(Dataset entries)
- - -

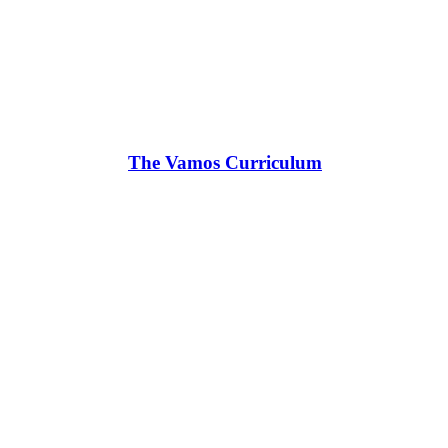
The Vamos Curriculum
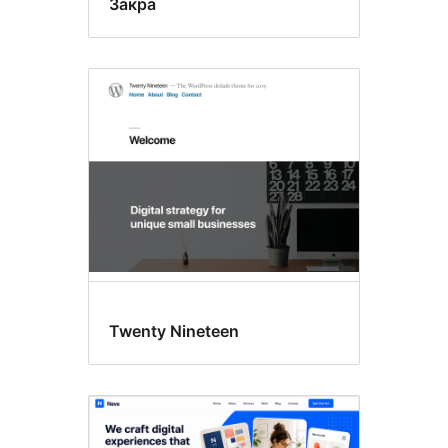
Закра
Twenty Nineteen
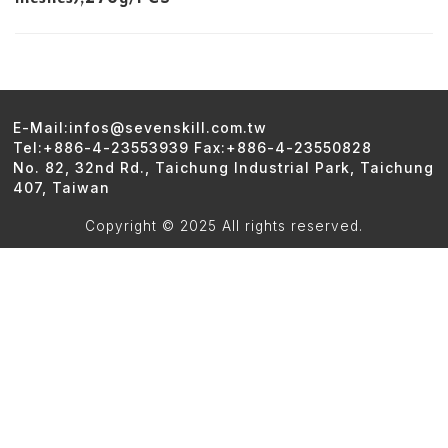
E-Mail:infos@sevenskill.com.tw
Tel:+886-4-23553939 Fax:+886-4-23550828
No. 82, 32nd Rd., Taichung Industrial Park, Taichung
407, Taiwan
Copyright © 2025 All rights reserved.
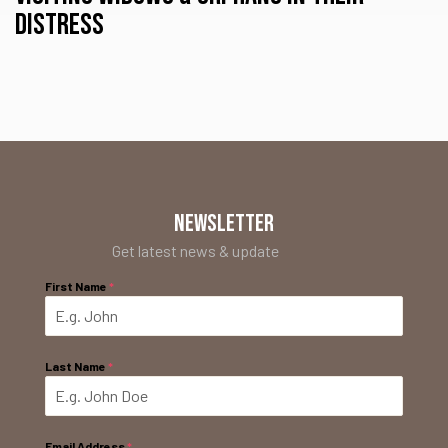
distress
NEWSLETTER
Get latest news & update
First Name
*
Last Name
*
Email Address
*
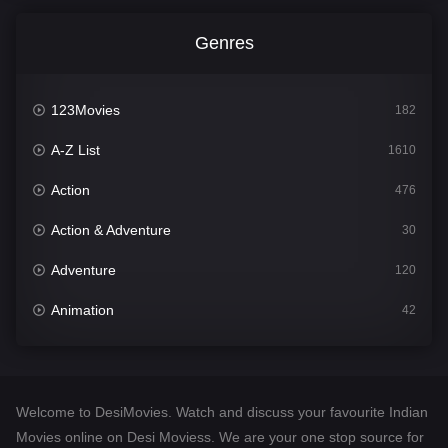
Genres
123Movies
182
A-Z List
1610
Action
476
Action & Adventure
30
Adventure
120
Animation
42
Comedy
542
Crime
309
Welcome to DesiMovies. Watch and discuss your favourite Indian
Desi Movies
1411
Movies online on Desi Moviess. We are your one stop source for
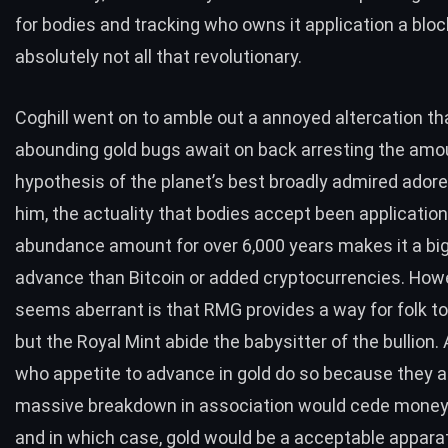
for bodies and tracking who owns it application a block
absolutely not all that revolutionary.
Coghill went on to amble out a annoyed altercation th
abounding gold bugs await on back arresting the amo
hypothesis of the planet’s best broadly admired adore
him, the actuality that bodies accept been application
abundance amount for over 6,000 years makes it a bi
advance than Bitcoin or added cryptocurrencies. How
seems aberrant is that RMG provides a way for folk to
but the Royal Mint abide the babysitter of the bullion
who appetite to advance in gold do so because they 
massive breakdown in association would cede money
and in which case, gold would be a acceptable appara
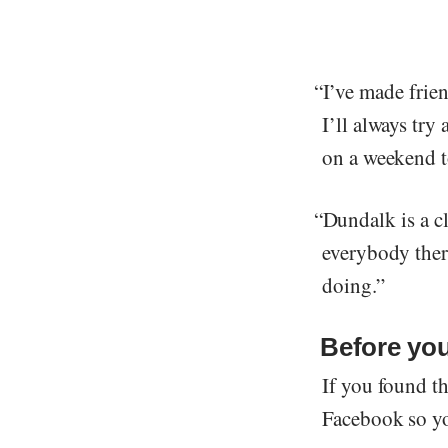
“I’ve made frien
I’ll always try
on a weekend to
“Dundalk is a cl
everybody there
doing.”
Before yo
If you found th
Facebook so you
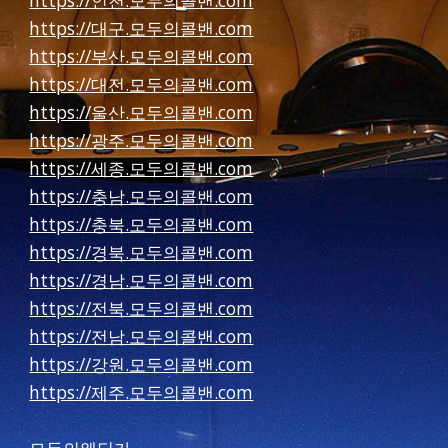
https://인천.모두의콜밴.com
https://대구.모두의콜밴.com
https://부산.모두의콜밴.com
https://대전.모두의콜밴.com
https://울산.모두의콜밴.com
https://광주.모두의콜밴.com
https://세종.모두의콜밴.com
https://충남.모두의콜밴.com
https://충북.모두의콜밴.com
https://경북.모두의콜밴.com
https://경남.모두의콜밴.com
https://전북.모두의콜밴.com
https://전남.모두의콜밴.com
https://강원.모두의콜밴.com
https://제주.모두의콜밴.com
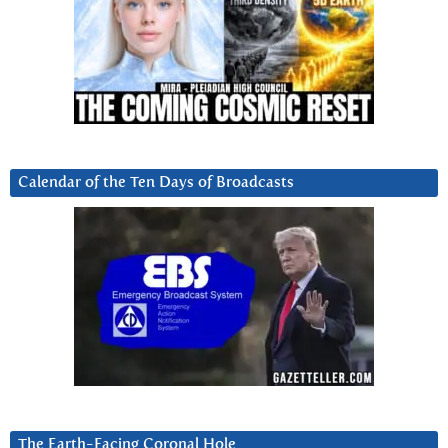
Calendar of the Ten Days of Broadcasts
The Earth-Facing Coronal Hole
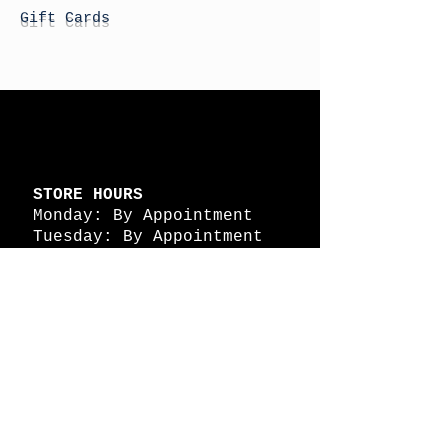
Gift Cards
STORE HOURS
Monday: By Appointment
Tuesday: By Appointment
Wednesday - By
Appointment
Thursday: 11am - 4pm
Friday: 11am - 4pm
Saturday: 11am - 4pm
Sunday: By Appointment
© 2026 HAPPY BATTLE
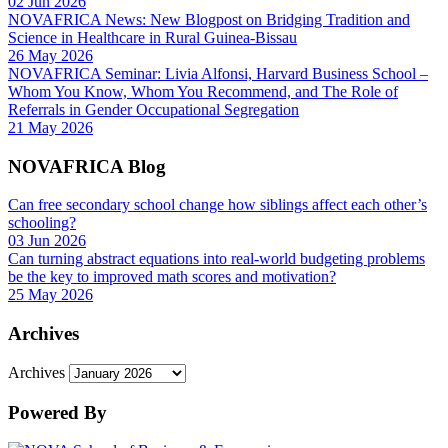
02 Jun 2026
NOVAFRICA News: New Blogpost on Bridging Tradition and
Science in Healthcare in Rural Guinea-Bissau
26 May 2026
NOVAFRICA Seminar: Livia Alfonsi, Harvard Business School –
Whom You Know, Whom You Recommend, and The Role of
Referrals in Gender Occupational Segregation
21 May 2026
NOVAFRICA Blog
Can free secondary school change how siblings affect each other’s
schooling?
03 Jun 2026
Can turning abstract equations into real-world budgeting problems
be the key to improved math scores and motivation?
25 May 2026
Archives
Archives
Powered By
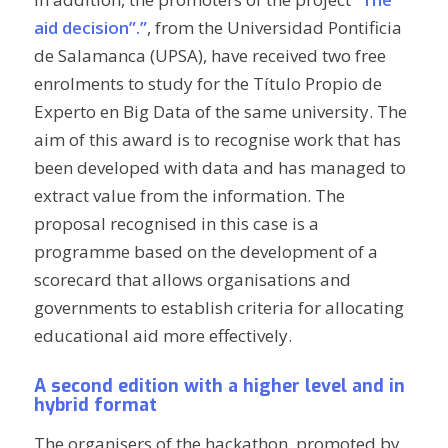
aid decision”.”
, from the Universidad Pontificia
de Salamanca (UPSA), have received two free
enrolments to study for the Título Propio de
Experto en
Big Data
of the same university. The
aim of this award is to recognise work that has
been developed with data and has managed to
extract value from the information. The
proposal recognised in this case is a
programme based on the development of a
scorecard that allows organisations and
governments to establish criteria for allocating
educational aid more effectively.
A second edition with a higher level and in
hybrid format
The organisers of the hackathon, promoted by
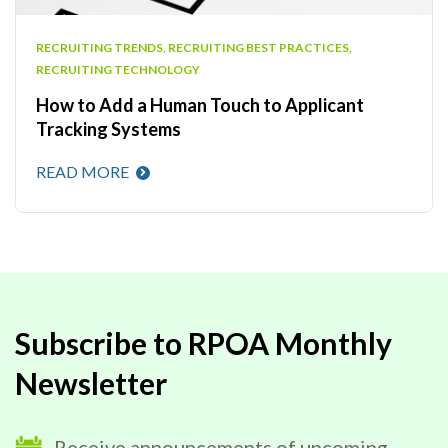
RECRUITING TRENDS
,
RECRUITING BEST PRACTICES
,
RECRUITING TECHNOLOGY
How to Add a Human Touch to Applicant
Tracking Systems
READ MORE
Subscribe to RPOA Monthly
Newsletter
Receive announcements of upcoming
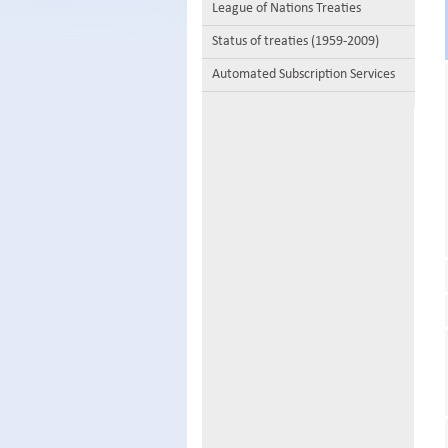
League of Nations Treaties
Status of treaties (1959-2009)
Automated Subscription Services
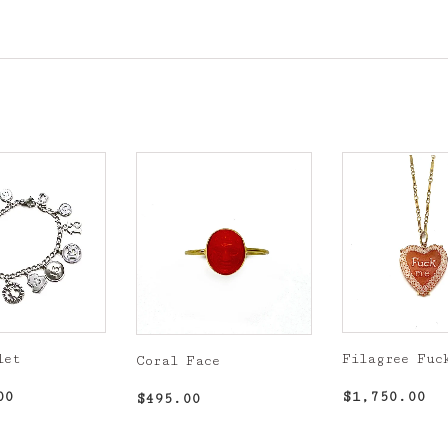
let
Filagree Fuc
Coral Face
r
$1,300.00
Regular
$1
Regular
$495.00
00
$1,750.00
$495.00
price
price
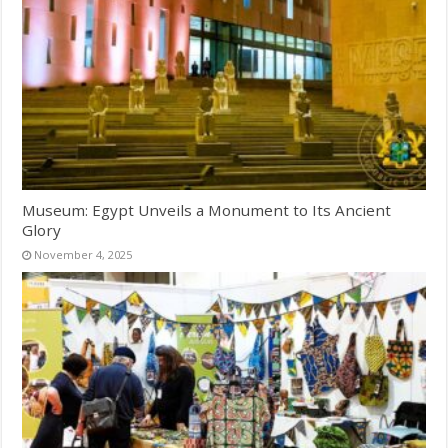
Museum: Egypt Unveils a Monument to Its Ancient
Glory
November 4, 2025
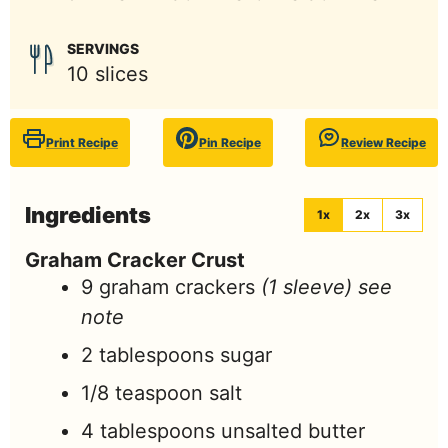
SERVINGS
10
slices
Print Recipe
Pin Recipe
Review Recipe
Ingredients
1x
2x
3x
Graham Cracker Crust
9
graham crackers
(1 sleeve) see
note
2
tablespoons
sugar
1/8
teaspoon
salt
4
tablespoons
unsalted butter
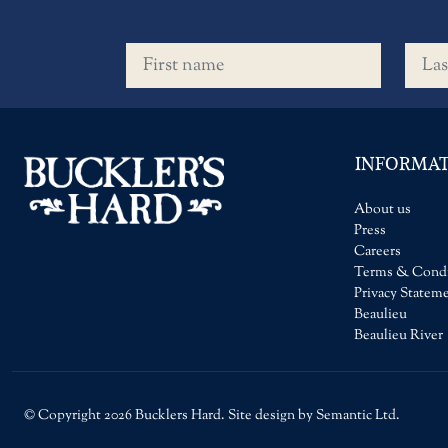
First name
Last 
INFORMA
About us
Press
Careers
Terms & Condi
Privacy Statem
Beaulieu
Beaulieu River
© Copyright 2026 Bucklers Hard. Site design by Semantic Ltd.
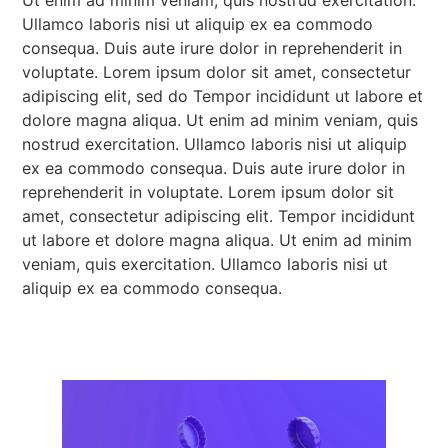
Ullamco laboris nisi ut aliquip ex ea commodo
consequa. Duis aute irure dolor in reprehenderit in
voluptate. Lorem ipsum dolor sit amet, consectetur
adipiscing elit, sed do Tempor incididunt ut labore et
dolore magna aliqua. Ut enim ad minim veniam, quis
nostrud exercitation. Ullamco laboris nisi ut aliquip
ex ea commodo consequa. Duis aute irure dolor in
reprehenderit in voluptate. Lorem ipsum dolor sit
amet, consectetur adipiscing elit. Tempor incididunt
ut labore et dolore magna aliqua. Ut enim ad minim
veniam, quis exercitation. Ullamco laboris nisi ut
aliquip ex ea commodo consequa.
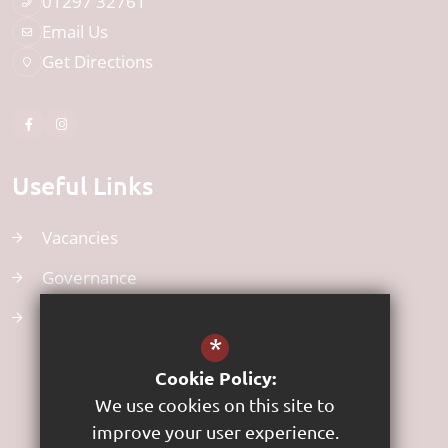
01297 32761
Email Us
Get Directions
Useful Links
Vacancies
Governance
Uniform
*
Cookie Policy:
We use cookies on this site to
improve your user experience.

- - -

I would like the exact lines from the data above, starting with the one that holds "21 May 2026" and going on through the one that holds "hybrid format", without the pictures.

* _Problem solution_
21 May 2026
NOVAFRICA Blog
Can free secondary school change how siblings affect each other’s
schooling?
03 Jun 2026
Can turning abstract equations into real-world budgeting problems
be the key to improved math scores and motivation?
25 May 2026
Archives
Archives
Powered By
aid decision”.”
, from the Universidad Pontificia
de Salamanca (UPSA), have received two free
enrolments to study for the Título Propio de
Experto en
Big Data
of the same university. The
aim of this award is to recognise work that has
been developed with data and has managed to
extract value from the information. The
proposal recognised in this case is a
programme based on the development of a
scorecard that allows organisations and
governments to establish criteria for allocating
educational aid more effectively.
A second edition with a higher level and in
hybrid format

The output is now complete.